Exact wording is required for every entry; transcribe all of them and leave the images out.

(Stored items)
------------------------------------------------
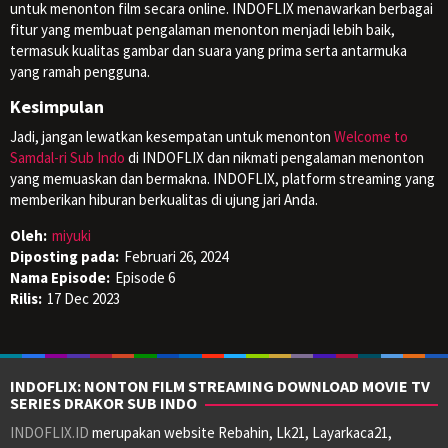
untuk menonton film secara online. INDOFLIX menawarkan berbagai
fitur yang membuat pengalaman menonton menjadi lebih baik,
termasuk kualitas gambar dan suara yang prima serta antarmuka
yang ramah pengguna.
Kesimpulan
Jadi, jangan lewatkan kesempatan untuk menonton
Welcome to
Samdal-ri Sub Indo
di INDOFLIX dan nikmati pengalaman menonton
yang memuaskan dan bermakna. INDOFLIX, platform streaming yang
memberikan hiburan berkualitas di ujung jari Anda.
Oleh:
miyuki
Diposting pada:
Februari 26, 2024
Nama Episode:
Episode 6
Rilis:
17 Dec 2023
INDOFLIX: NONTON FILM STREAMING DOWNLOAD MOVIE TV
SERIES DRAKOR SUB INDO
INDOFLIX.ID
merupakan website Rebahin, Lk21, Layarkaca21,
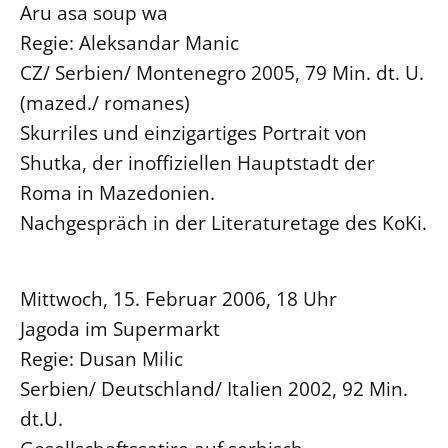
Aru asa soup wa
Regie: Aleksandar Manic
CZ/ Serbien/ Montenegro 2005, 79 Min. dt. U.
(mazed./ romanes)
Skurriles und einzigartiges Portrait von
Shutka, der inoffiziellen Hauptstadt der
Roma in Mazedonien.
Nachgespräch in der Literaturetage des KoKi.
Mittwoch, 15. Februar 2006, 18 Uhr
Jagoda im Supermarkt
Regie: Dusan Milic
Serbien/ Deutschland/ Italien 2002, 92 Min.
dt.U.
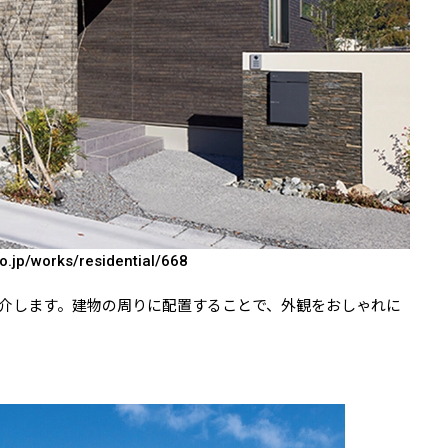
o.jp/works/residential/668
介します。建物の周りに配置することで、外観をおしゃれに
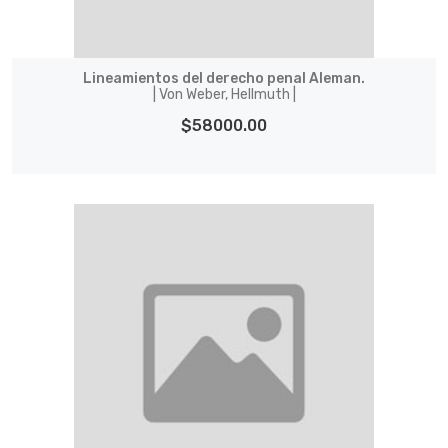
Lineamientos del derecho penal Aleman.
| Von Weber, Hellmuth |
$58000.00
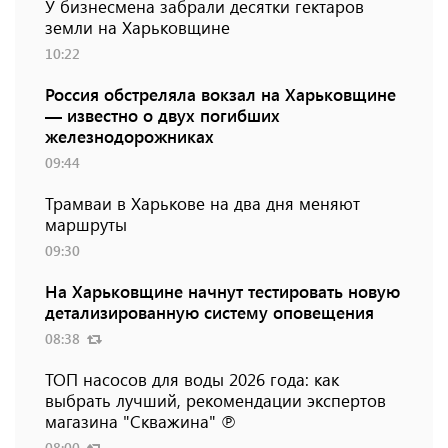
У бизнесмена забрали десятки гектаров
земли на Харьковщине
10:22
Россия обстреляла вокзал на Харьковщине
— известно о двух погибших
железнодорожниках
09:44
Трамваи в Харькове на два дня меняют
маршруты
09:30
На Харьковщине начнут тестировать новую
детализированную систему оповещения
08:38
ТОП насосов для воды 2026 года: как
выбрать лучший, рекомендации экспертов
магазина "Скважина" ℗
08:00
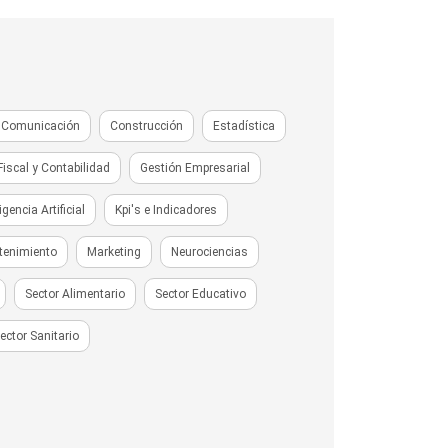
Comunicación
Construcción
Estadística
Fiscal y Contabilidad
Gestión Empresarial
ligencia Artificial
Kpi's e Indicadores
tenimiento
Marketing
Neurociencias
Sector Alimentario
Sector Educativo
ector Sanitario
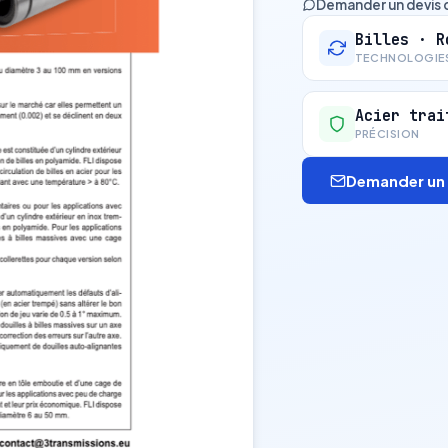
Demander un devis 
Billes · R
TECHNOLOGIE
Acier trai
PRÉCISION
Demander un 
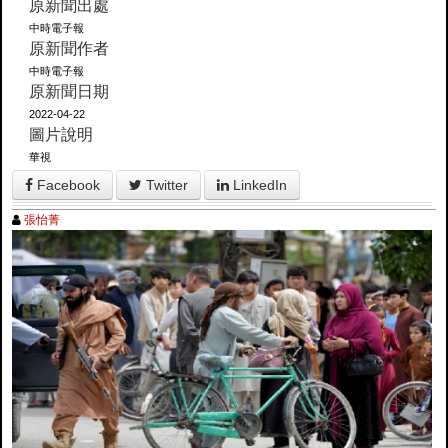
原新聞出處
中時電子報
原新聞作者
中時電子報
原新聞日期
2022-04-22
圖片說明
華視
Facebook
Twitter
LinkedIn
張怡菁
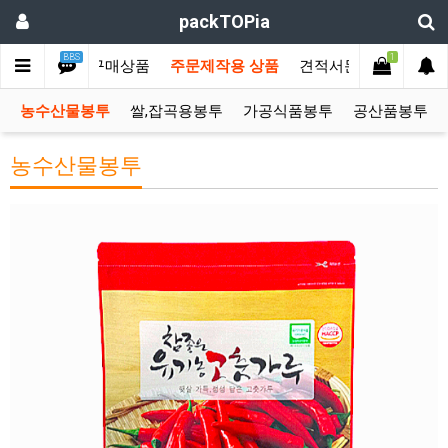
packTOPia
BBS
1
메인
즉시구매상품
주문제작용 상품
견적서문의
커뮤니
농수산물봉투
쌀,잡곡용봉투
가공식품봉투
공산품봉투
농수산물봉투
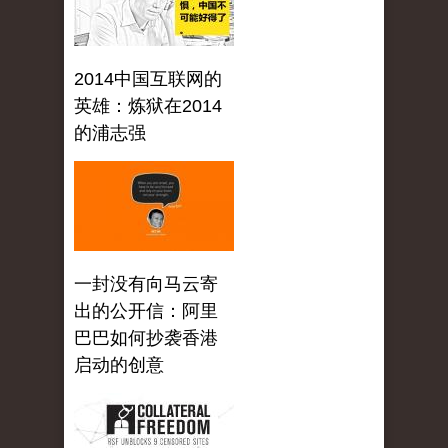
2014中国互联网的
英雄：炼狱在2014
的浦志强
一封没有向马云寄
出的公开信：阿里
巴巴如何抄袭香港
启动的创意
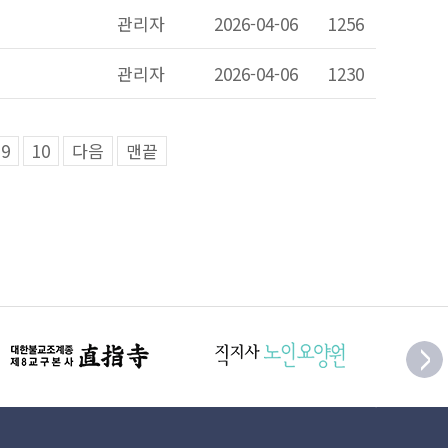
관리자
2026-04-06
1256
관리자
2026-04-06
1230
9
10
다음
맨끝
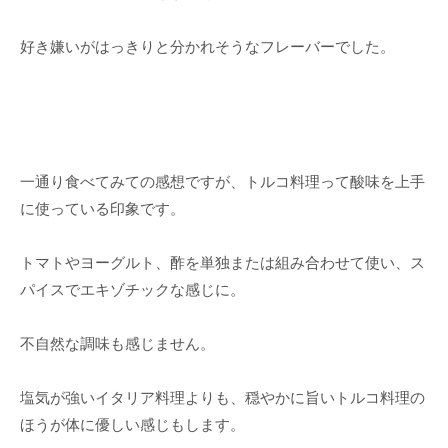
好き嫌いがはっきりと分かれそうなフレーバーでした。
一通り食べてみての感想ですが、トルコ料理って酸味を上手
に使っている印象です。
トマトやヨーグルト、酢を単独または組み合わせて使い、ス
パイスでエキゾチックな感じに。
不自然な調味も感じません。
塩気が強いイタリア料理よりも、穏やかに旨いトルコ料理の
ほうが体に優しい感じもします。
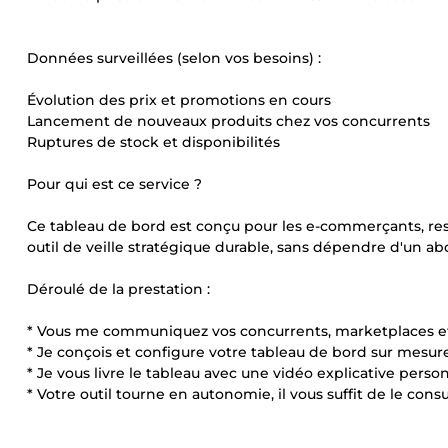
Données surveillées (selon vos besoins) :
Évolution des prix et promotions en cours
Lancement de nouveaux produits chez vos concurrents
Ruptures de stock et disponibilités
Pour qui est ce service ?
Ce tableau de bord est conçu pour les e-commerçants, re
outil de veille stratégique durable, sans dépendre d'un
Déroulé de la prestation :
* Vous me communiquez vos concurrents, marketplaces et 
* Je conçois et configure votre tableau de bord sur mesure
* Je vous livre le tableau avec une vidéo explicative perso
* Votre outil tourne en autonomie, il vous suffit de le consu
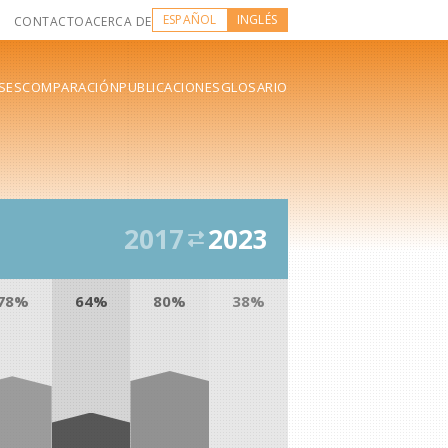
ESPAÑOL
INGLÉS
CONTACTO
ACERCA DE
SES
COMPARACIÓN
PUBLICACIONES
GLOSARIO
2017
2023
78%
64%
80%
38%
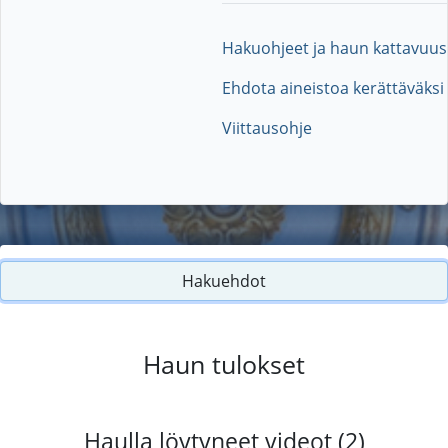
Hakuohjeet ja haun kattavuus
Ehdota aineistoa kerättäväksi
Viittausohje
Hakuehdot
Haun tulokset
Haulla löytyneet videot (2)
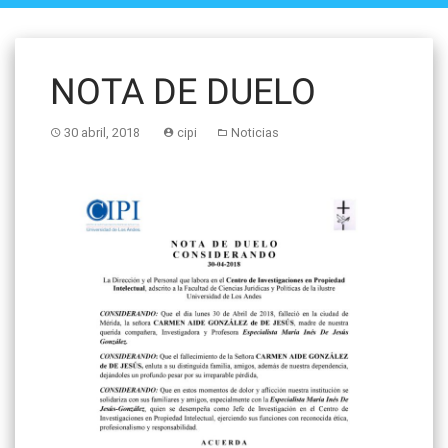
NOTA DE DUELO
30 abril, 2018
cipi
Noticias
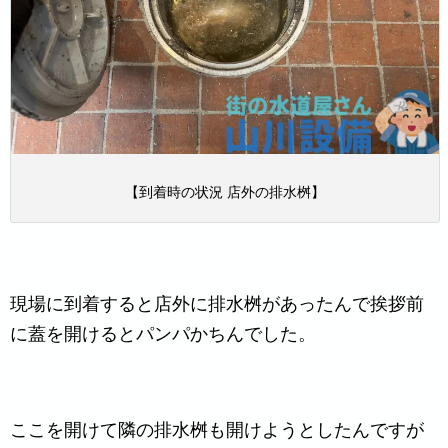
【到着時の状況 店外の排水桝】
現場に到着すると店外に排水桝があったんで挨拶前
に蓋を開けるとパンパかちんでした。
ここを開けて隣の排水桝も開けようとしたんですが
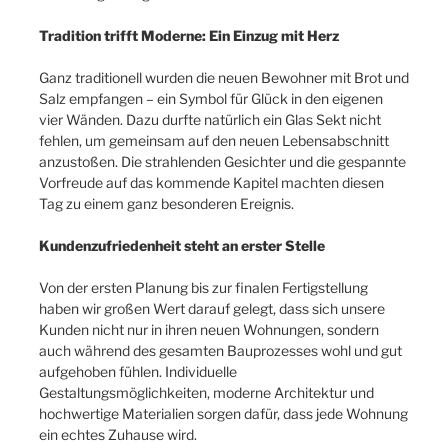
Tradition trifft Moderne: Ein Einzug mit Herz
Ganz traditionell wurden die neuen Bewohner mit Brot und
Salz empfangen – ein Symbol für Glück in den eigenen
vier Wänden. Dazu durfte natürlich ein Glas Sekt nicht
fehlen, um gemeinsam auf den neuen Lebensabschnitt
anzustoßen. Die strahlenden Gesichter und die gespannte
Vorfreude auf das kommende Kapitel machten diesen
Tag zu einem ganz besonderen Ereignis.
Kundenzufriedenheit steht an erster Stelle
Von der ersten Planung bis zur finalen Fertigstellung
haben wir großen Wert darauf gelegt, dass sich unsere
Kunden nicht nur in ihren neuen Wohnungen, sondern
auch während des gesamten Bauprozesses wohl und gut
aufgehoben fühlen. Individuelle
Gestaltungsmöglichkeiten, moderne Architektur und
hochwertige Materialien sorgen dafür, dass jede Wohnung
ein echtes Zuhause wird.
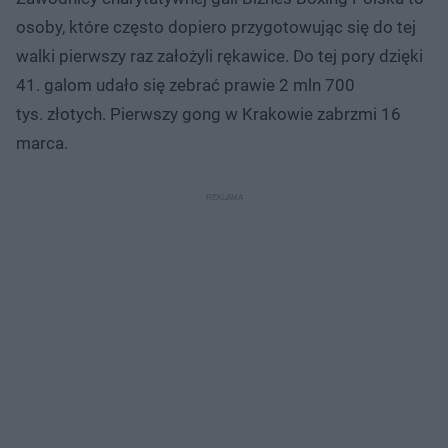
osoby, które często dopiero przygotowując się do tej
walki pierwszy raz założyli rękawice. Do tej pory dzięki
41. galom udało się zebrać prawie 2 mln 700
tys. złotych. Pierwszy gong w Krakowie zabrzmi 16
marca.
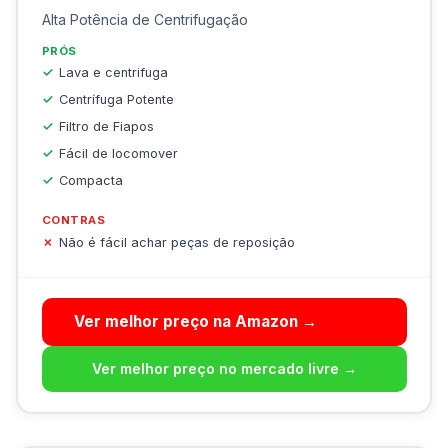
Alta Potência de Centrifugação
PRÓS
Lava e centrifuga
Centrífuga Potente
Filtro de Fiapos
Fácil de locomover
Compacta
CONTRAS
Não é fácil achar peças de reposição
Ver melhor preço na Amazon →
Ver melhor preço no mercado livre →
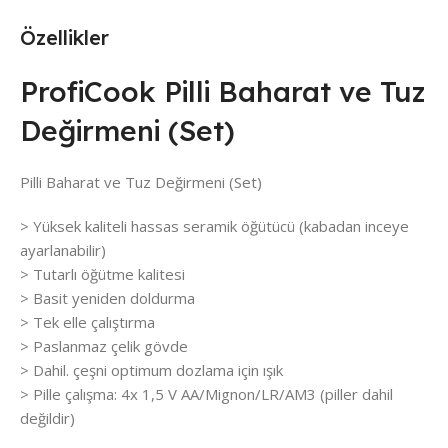
Özellikler
ProfiCook Pilli Baharat ve Tuz
Değirmeni (Set)
Pilli Baharat ve Tuz Değirmeni (Set)
> Yüksek kaliteli hassas seramik öğütücü (kabadan inceye
ayarlanabilir)
> Tutarlı öğütme kalitesi
> Basit yeniden doldurma
> Tek elle çalıştırma
> Paslanmaz çelik gövde
> Dahil. çeşni optimum dozlama için ışık
> Pille çalışma: 4x 1,5 V AA/Mignon/LR/AM3 (piller dahil
değildir)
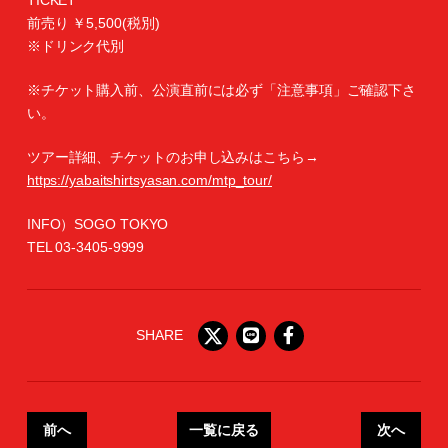
TICKET
前売り ￥5,500(税別)
※ドリンク代別
※チケット購入前、公演直前には必ず「注意事項」ご確認下さ
い。
ツアー詳細、チケットのお申し込みはこちら→
https://yabaitshirtsyasan.com/mtp_tour/
INFO）SOGO TOKYO
TEL 03-3405-9999
SHARE
前へ
一覧に戻る
次へ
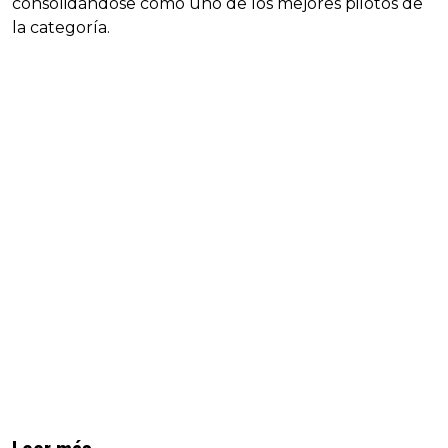
consolidándose como uno de los mejores pilotos de
la categoría.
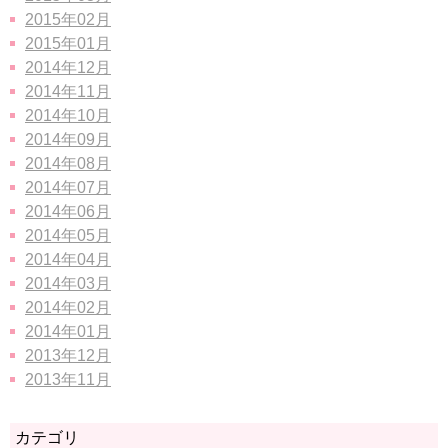
2015年02月
2015年01月
2014年12月
2014年11月
2014年10月
2014年09月
2014年08月
2014年07月
2014年06月
2014年05月
2014年04月
2014年03月
2014年02月
2014年01月
2013年12月
2013年11月
カテゴリ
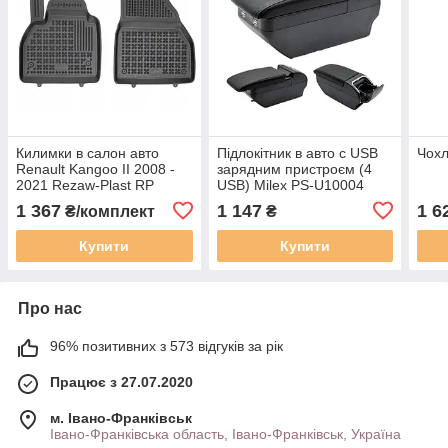
Килимки в салон авто
Підлокітник в авто с USB
Чохл
Renault Kangoo II 2008 -
зарядним пристроєм (4
2021 Rezaw-Plast RP
USB) Milex PS-U10004
201907P
(30-34x19x12 см)
1 367
1 147
1 6
₴/комплект
₴
Купити
Купити
Про нас
96% позитивних з 573 відгуків за рік
Працює з 27.07.2020
м. Івано-Франківськ
Івано-Франківська область, Івано-Франківськ, Україна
------------------------------------------------
- _TASK SOLUTION_:
untuk menonton film secara online. INDOFLIX menawarkan berbagai
fitur yang membuat pengalaman menonton menjadi lebih baik,
termasuk kualitas gambar dan suara yang prima serta antarmuka
yang ramah pengguna.
Kesimpulan
Jadi, jangan lewatkan kesempatan untuk menonton
Welcome to
Samdal-ri Sub Indo
di INDOFLIX dan nikmati pengalaman menonton
yang memuaskan dan bermakna. INDOFLIX, platform streaming yang
memberikan hiburan berkualitas di ujung jari Anda.
Oleh:
miyuki
Diposting pada:
Februari 26, 2024
Nama Episode:
Episode 6
Rilis:
17 Dec 2023
INDOFLIX: NONTON FILM STREAMING DOWNLOAD MOVIE TV
SERIES DRAKOR SUB INDO
INDOFLIX.ID
merupakan website Rebahin, Lk21, Layarkaca21,
Aru asa soup wa
Regie: Aleksandar Manic
CZ/ Serbien/ Montenegro 2005, 79 Min. dt. U.
(mazed./ romanes)
Skurriles und einzigartiges Portrait von
Shutka, der inoffiziellen Hauptstadt der
Roma in Mazedonien.
Nachgespräch in der Literaturetage des KoKi.
Mittwoch, 15. Februar 2006, 18 Uhr
Jagoda im Supermarkt
Regie: Dusan Milic
Serbien/ Deutschland/ Italien 2002, 92 Min.
dt.U.
o.jp/works/residential/668
介します。建物の周りに配置することで、外観をおしゃれに
Lineamientos del derecho penal Aleman.
| Von Weber, Hellmuth |
$58000.00
У бизнесмена забрали десятки гектаров
земли на Харьковщине
10:22
Россия обстреляла вокзал на Харьковщине
— известно о двух погибших
железнодорожниках
09:44
Трамваи в Харькове на два дня меняют
маршруты
09:30
На Харьковщине начнут тестировать новую
детализированную систему оповещения
08:38
ТОП насосов для воды 2026 года: как
выбрать лучший, рекомендации экспертов
магазина "Скважина" ℗
08:00
Comunicación
Construcción
Estadística
Fiscal y Contabilidad
Gestión Empresarial
ligencia Artificial
Kpi's e Indicadores
tenimiento
Marketing
Neurociencias
Sector Alimentario
Sector Educativo
ector Sanitario
Demander un devis 
Billes · R
TECHNOLOGIE
Acier trai
PRÉCISION
Demander un 
原新聞出處
中時電子報
原新聞作者
中時電子報
原新聞日期
2022-04-22
圖片說明
華視
Facebook
Twitter
LinkedIn
張怡菁
packTOPia
BBS
1
메인
즉시구매상품
주문제작용 상품
견적서문의
커뮤니
농수산물봉투
쌀,잡곡용봉투
가공식품봉투
공산품봉투
농수산물봉투
2014中国互联网的
英雄：炼狱在2014
的浦志强
一封没有向马云寄
出的公开信：阿里
巴巴如何抄袭香港
启动的创意
관리자
2026-04-06
1256
관리자
2026-04-06
1230
9
10
다음
맨끝
好き嫌いがはっきりと分かれそうなフレーバーでした。
一通り食べてみての感想ですが、トルコ料理って酸味を上手
に使っている印象です。
トマトやヨーグルト、酢を単独または組み合わせて使い、ス
パイスでエキゾチックな感じに。
不自然な調味も感じません。
塩気が強いイタリア料理よりも、穏やかに旨いトルコ料理の
ほうが体に優しい感じもします。
Données surveillées (selon vos besoins) :
Évolution des prix et promotions en cours
Lancement de nouveaux produits chez vos concurrents
Ruptures de stock et disponibilités
Pour qui est ce service ?
Ce tableau de bord est conçu pour les e-commerçants, re
outil de veille stratégique durable, sans dépendre d'un
Déroulé de la prestation :
* Vous me communiquez vos concurrents, marketplaces et 
* Je conçois et configure votre tableau de bord sur mesure
* Je vous livre le tableau avec une vidéo explicative perso
* Votre outil tourne en autonomie, il vous suffit de le consu
ESPAÑOL
INGLÉS
CONTACTO
ACERCA DE
SES
COMPARACIÓN
PUBLICACIONES
GLOSARIO
2017
2023
78%
64%
80%
38%
Hakuohjeet ja haun kattavuus
Ehdota aineistoa kerättäväksi
Viittausohje
Hakuehdot
Haun tulokset
Haulla löytyneet videot (2)
NOTA DE DUELO
30 abril, 2018
cipi
Noticias
【到着時の状況 店外の排水桝】
現場に到着すると店外に排水桝があったんで挨拶前
に蓋を開けるとパンパかちんでした。
ここを開けて隣の排水桝も開けようとしたんですが
Tradition trifft Moderne: Ein Einzug mit Herz
Ganz traditionell wurden die neuen Bewohner mit Brot und
Salz empfangen – ein Symbol für Glück in den eigenen
vier Wänden. Dazu durfte natürlich ein Glas Sekt nicht
fehlen, um gemeinsam auf den neuen Lebensabschnitt
anzustoßen. Die strahlenden Gesichter und die gespannte
Vorfreude auf das kommende Kapitel machten diesen
Tag zu einem ganz besonderen Ereignis.
Kundenzufriedenheit steht an erster Stelle
Von der ersten Planung bis zur finalen Fertigstellung
haben wir großen Wert darauf gelegt, dass sich unsere
Kunden nicht nur in ihren neuen Wohnungen, sondern
auch während des gesamten Bauprozesses wohl und gut
aufgehoben fühlen. Individuelle
Gestaltungsmöglichkeiten, moderne Architektur und
hochwertige Materialien sorgen dafür, dass jede Wohnung
ein echtes Zuhause wird.
osoby, które często dopiero przygotowując się do tej
walki pierwszy raz założyli rękawice. Do tej pory dzięki
41. galom udało się zebrać prawie 2 mln 700
tys. złotych. Pierwszy gong w Krakowie zabrzmi 16
marca.
Alta Potência de Centrifugação
PRÓS
Lava e centrifuga
Centrífuga Potente
Filtro de Fiapos
Fácil de locomover
Compacta
CONTRAS
Não é fácil achar peças de reposição
Ver melhor preço na Amazon →
Ver melhor preço no mercado livre →
Özellikler
ProfiCook Pilli Baharat ve Tuz
Değirmeni (Set)
Pilli Baharat ve Tuz Değirmeni (Set)
> Yüksek kaliteli hassas seramik öğütücü (kabadan inceye
ayarlanabilir)
> Tutarlı öğütme kalitesi
> Basit yeniden doldurma
> Tek elle çalıştırma
> Paslanmaz çelik gövde
> Dahil. çeşni optimum dozlama için ışık
> Pille çalışma: 4x 1,5 V AA/Mignon/LR/AM3 (piller dahil
değildir)
TICKET
前売り ￥5,500(税別)
※ドリンク代別
※チケット購入前、公演直前には必ず「注意事項」ご確認下さ
い。
ツアー詳細、チケットのお申し込みはこちら→
https://yabaitshirtsyasan.com/mtp_tour/
INFO）SOGO TOKYO
TEL 03-3405-9999
SHARE
前へ
一覧に戻る
次へ
consolidándose como uno de los mejores pilotos de
la categoría.
2015年02月
2015年01月
2014年12月
2014年11月
2014年10月
2014年09月
2014年08月
2014年07月
2014年06月
2014年05月
2014年04月
2014年03月
2014年02月
2014年01月
2013年12月
2013年11月
カテゴリ
Килимки в салон авто
Підлокітник в авто с USB
Чохл
Renault Kangoo II 2008 -
зарядним пристроєм (4
2021 Rezaw-Plast RP
USB) Milex PS-U10004
201907P
(30-34x19x12 см)
1 367
1 147
1 6
₴/комплект
₴
Купити
Купити
Про нас
96% позитивних з 573 відгуків за рік
Працює з 27.07.2020
м. Івано-Франківськ
Івано-Франківська область, Івано-Франківськ, Україна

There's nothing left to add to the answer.